# Manduca carrier problems :(



## xsadiex

After hearing amazing reviews of this carrier I decided to buy one, I really like it.

I do find it seems to put a lot of pressure on my shoulders, i think i'm doing something wrong? Does anyone have any advice?


----------



## Rachel_C

Are you doing it up tight enough? I don't have a Manduca but I have another SSC and a mei tai and both hurt my shoulders if I don't have them tight enough.


----------



## NDH

Crossing the straps relisves pressure on your shoulders too. And i.also echo the above. I love my manduca.


----------



## sun

Agree with above! I really like my manduca but with SSCs it is important to spend time adjusting it so it fits well. If it's too loose then LO will kind of hang backward off the shoulders instead of being supported the whole length of your back/waist. x


----------



## patch2006uk

Make sure the waist belt is really tight, and spend time getting all the adjustments right. There are a few different ways to adjust the straps -I find the ones at the top of the back panel and the ones at LO's waist make the most difference to the fit of the sling. 

Also, cross the straps for front carries (if that's what you're doing). Makes a world of difference :)


----------



## xsadiex

I didn't realise you could cross the straps, I will have to give that a go. Thanks guys!

Me and OH both use it so need to spend time adjusting the straps. I'm going to have a good read through the instructions now...

I never know how lose/tight each strap should be which confuses me quite a lot, everything is so complicated at the moment - maybe it's baby brain.


----------



## patch2006uk

OH and I both use our Manduca too. We've found that once the sling is fitted to one of us snugly, it's only actually the length of the straps that needs changing, not the detailed adjustments. It's as if you fit the back panel to your baby, so that's the same for you both and you just need to make it bigger or smaller :)


----------



## xsadiex

I tried it today much tighter and with the straps crossed it was so much better, i love it now :)

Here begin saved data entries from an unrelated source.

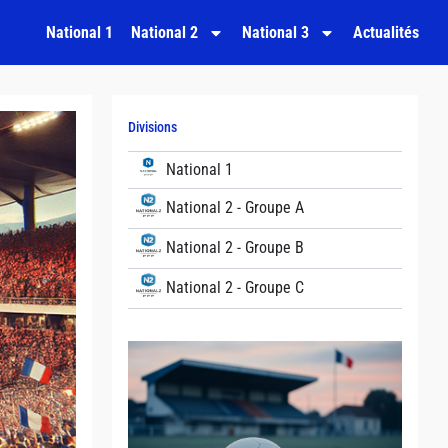
National 1
National 2
National 3
Actualités
Divisions
National 1
National 2 - Groupe A
National 2 - Groupe B
National 2 - Groupe C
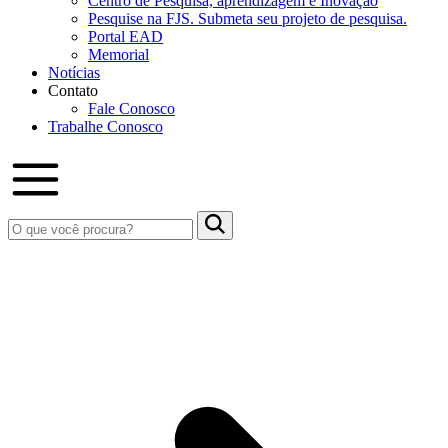
Centro de Pesquisa, aprendizagem e Inovação
Pesquise na FJS. Submeta seu projeto de pesquisa.
Portal EAD
Memorial
Notícias
Contato
Fale Conosco
Trabalhe Conosco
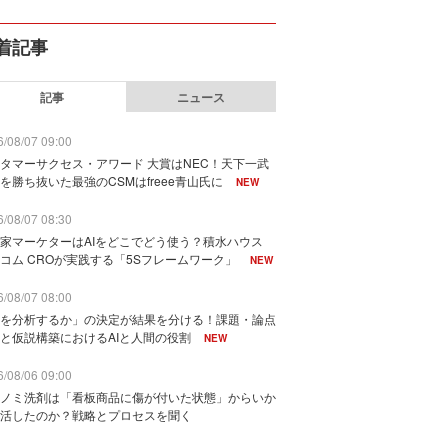
着記事
記事
ニュース
/08/07 09:00
タマーサクセス・アワード 大賞はNEC！天下一武
を勝ち抜いた最強のCSMはfreee青山氏に
NEW
/08/07 08:30
家マーケターはAIをどこでどう使う？積水ハウス
コム CROが実践する「5Sフレームワーク」
NEW
/08/07 08:00
を分析するか」の決定が結果を分ける！課題・論点
と仮説構築におけるAIと人間の役割
NEW
/08/06 09:00
ノミ洗剤は「看板商品に傷が付いた状態」からいか
活したのか？戦略とプロセスを聞く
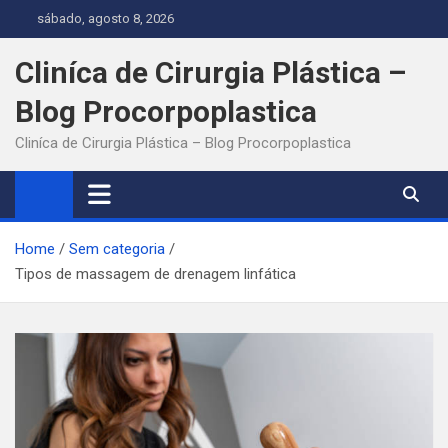
Skip
sábado, agosto 8, 2026
to
content
Cliníca de Cirurgia Plástica –
Blog Procorpoplastica
Cliníca de Cirurgia Plástica – Blog Procorpoplastica
Home
Sem categoria
Tipos de massagem de drenagem linfática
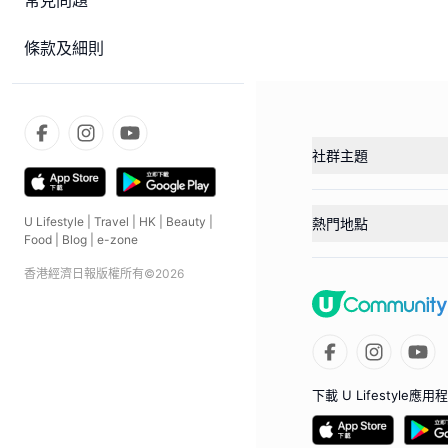
常見問題
條款及細則
社群主題
U Lifestyle
|
Travel
|
HK
|
Beauty
|
熱門地點
Food
|
Blog
|
e-zone
香港經濟日報版權所有©
2026
下載 U Lifestyle應用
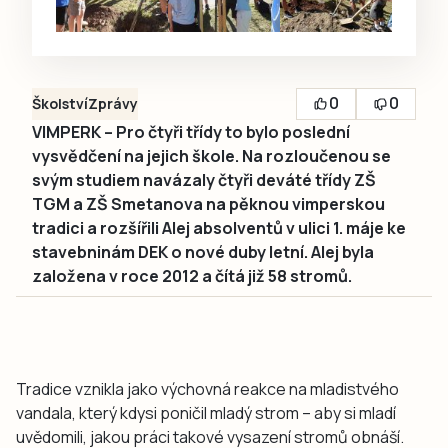
0
0
Školství
Zprávy
VIMPERK – Pro čtyři třídy to bylo poslední
vysvědčení na jejich škole. Na rozloučenou se
svým studiem navázaly čtyři deváté třídy ZŠ
TGM a ZŠ Smetanova na pěknou vimperskou
tradici a rozšířili Alej absolventů v ulici 1. máje ke
stavebninám DEK o nové duby letní. Alej byla
založena v roce 2012 a čítá již 58 stromů.
Tradice vznikla jako výchovná reakce na mladistvého
vandala, který kdysi poničil mladý strom – aby si mladí
uvědomili, jakou práci takové vysazení stromů obnáší.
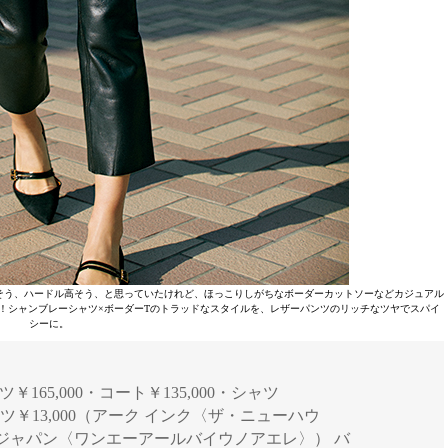
そう、ハードル高そう、と思っていたけれど、ほっこりしがちなボーダーカットソーなどカジュアル
！シャンブレーシャツ×ボーダーTのトラッドなスタイルを、レザーパンツのリッチなツヤでスパイ
シーに。
パンツ￥165,000・コート￥135,000・シャツ
ャツ￥13,000（アーク インク〈ザ・ニューハウ
レ ジャパン〈ワンエーアールバイウノアエレ〉） バ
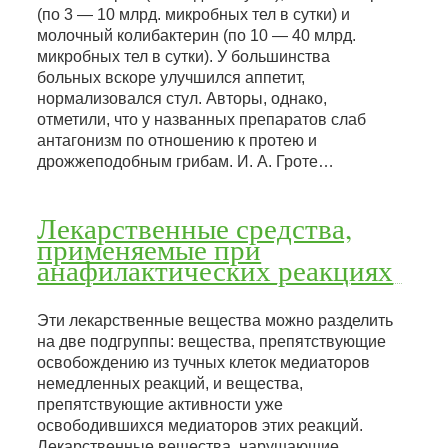
(по 3 — 10 млрд. микробных тел в сутки) и
молочный колибактерин (по 10 — 40 млрд.
микробных тел в сутки). У большинства
больных вскоре улучшился аппетит,
нормализовался стул. Авторы, однако,
отметили, что у названных препаратов слаб
антагонизм по отношению к протею и
дрожжеподобным грибам. И. А. Гроте…
Лекарственные средства,
применяемые при
анафилактических реакциях
Эти лекарственные вещества можно разделить
на две подгруппы: вещества, препятствующие
освобождению из тучных клеток медиаторов
немедленных реакций, и вещества,
препятствующие активности уже
освободившихся медиаторов этих реакций.
Лекарственные вещества, нарушающие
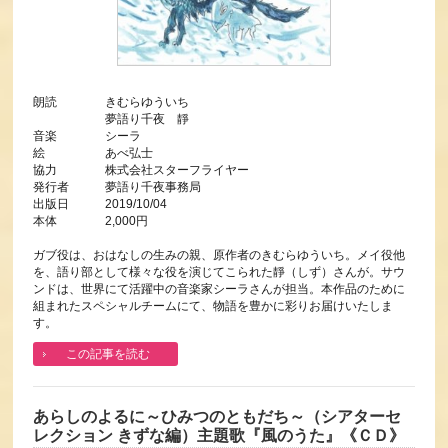
朗読 きむらゆういち
夢語り千夜 靜
音楽 シーラ
絵 あべ弘士
協力 株式会社スターフライヤー
発行者 夢語り千夜事務局
出版日 2019/10/04
本体 2,000円
ガブ役は、おはなしの生みの親、原作者のきむらゆういち。メイ役他
を、語り部として様々な役を演じてこられた靜（しず）さんが。サウ
ンドは、世界にて活躍中の音楽家シーラさんが担当。本作品のために
組まれたスペシャルチームにて、物語を豊かに彩りお届けいたしま
す。
この記事を読む
あらしのよるに～ひみつのともだち～（シアターセ
レクション きずな編）主題歌『風のうた』《ＣＤ》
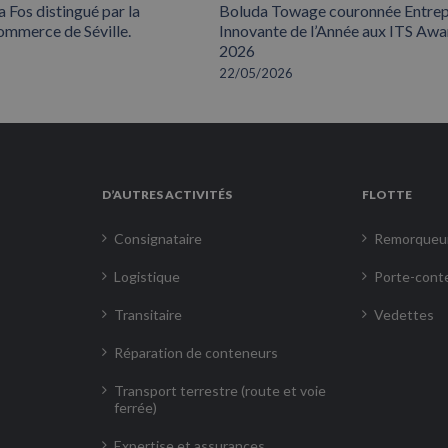
 Fos distingué par la
Boluda Towage couronnée Entrep
mmerce de Séville.
Innovante de l’Année aux ITS Awa
2026
22/05/2026
D’AUTRES ACTIVITÉS
FLOTTE
Consignataire
Remorqueu
Logistique
Porte-cont
Transitaire
Vedettes
Réparation de conteneurs
Transport terrestre (route et voie
ferrée)
Expertise et assurances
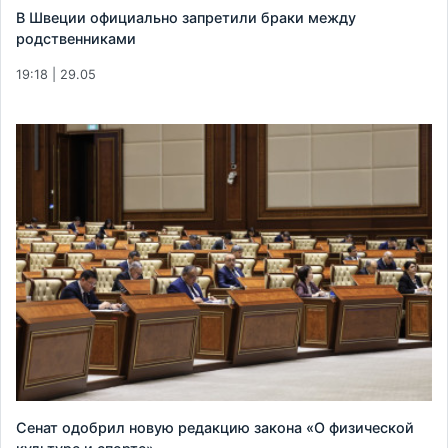
В Швеции официально запретили браки между
родственниками
19:18 | 29.05
Сенат одобрил новую редакцию закона «О физической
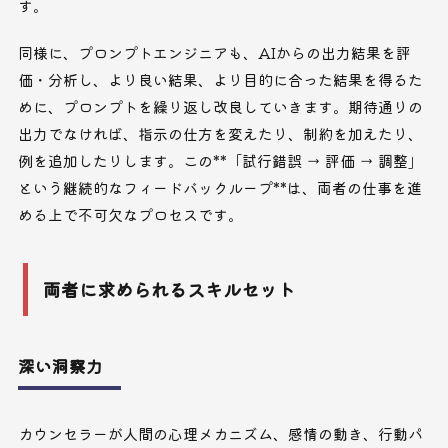
す。
同様に、プロンプトエンジニアも、AIからの出力結果を評
価・分析し、より良い結果、より目的に合った結果を得るた
めに、プロンプトを繰り返し改良していきます。期待通りの
出力でなければ、指示の仕方を変えたり、制約を加えたり、
例を追加したりします。この**「試行錯誤 → 評価 → 調整」
という継続的なフィードバックループ**は、両者の仕事を進
める上で不可欠なプロセスです。
両者に求められるスキルセット
深い洞察力
カウンセラーが人間の心理メカニズム、感情の動き、行動パ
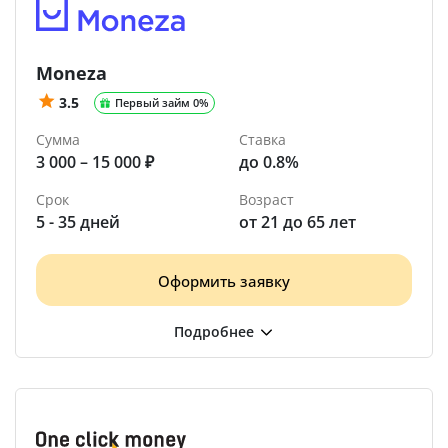
Moneza
3.5
Первый займ 0%
Сумма
Ставка
3 000 – 15 000 ₽
до 0.8%
Срок
Возраст
5 - 35 дней
от 21 до 65 лет
Оформить заявку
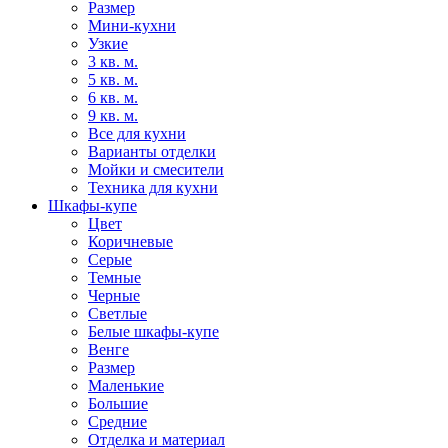
Размер
Мини-кухни
Узкие
3 кв. м.
5 кв. м.
6 кв. м.
9 кв. м.
Все для кухни
Варианты отделки
Мойки и смесители
Техника для кухни
Шкафы-купе
Цвет
Коричневые
Серые
Темные
Черные
Светлые
Белые шкафы-купе
Венге
Размер
Маленькие
Большие
Средние
Отделка и материал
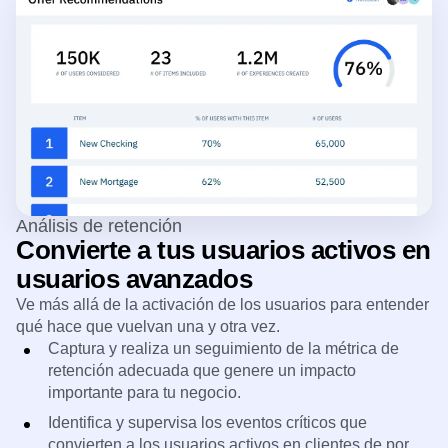
Análisis de retención
Convierte a tus usuarios activos en
usuarios avanzados
Ve más allá de la activación de los usuarios para entender
qué hace que vuelvan una y otra vez.
Captura y realiza un seguimiento de la métrica de
retención adecuada que genere un impacto
importante para tu negocio.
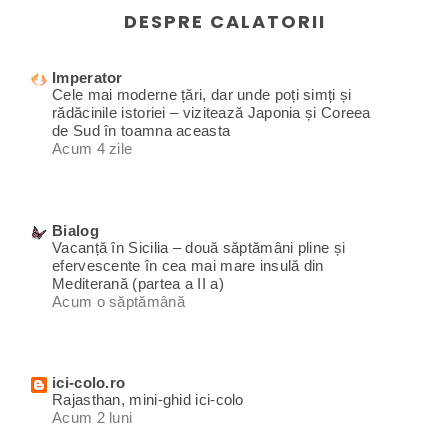
DESPRE CALATORII
Imperator
Cele mai moderne țări, dar unde poți simți și
rădăcinile istoriei – vizitează Japonia și Coreea
de Sud în toamna aceasta
Acum 4 zile
Bialog
Vacanță în Sicilia – două săptămâni pline și
efervescente în cea mai mare insulă din
Mediterană (partea a II a)
Acum o săptămână
ici-colo.ro
Rajasthan, mini-ghid ici-colo
Acum 2 luni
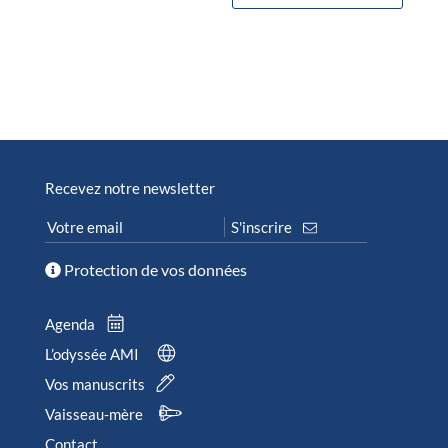
Recevez notre newsletter
Protection de vos données
Agenda
L’odyssée AMI
Vos manuscrits
Vaisseau-mère
Contact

thanks very much for your help xxx


----------



## NaturalMomma

So glad it works!


----------



## bluesky

Sorry to but in, just got a manduca and baby weighs 11lb7, do I need to make sure legs are still tucked in?


----------



## NDH

Bluesky, my understanding is it's less about how much they weigh and more about how old/big they are. My DD was about 6 weeks old and 11lbs when I got the Manduca and I tried her froggied a few times (but she was far too big for the newborn insert) but she would keep standing up so she's sat with her legs out and has been quite comfortable.


----------



## bluesky

Thanks, I think he is a little bit big for the insert. Will have a try with legs out.


----------



## sun

Mine hated legs in or out for the first 2 months. I used the stretchy wrap exclusively and tried her with the manduca every now and then. When she was fine in it (2 months) we had legs out. I carry her on my back xx


----------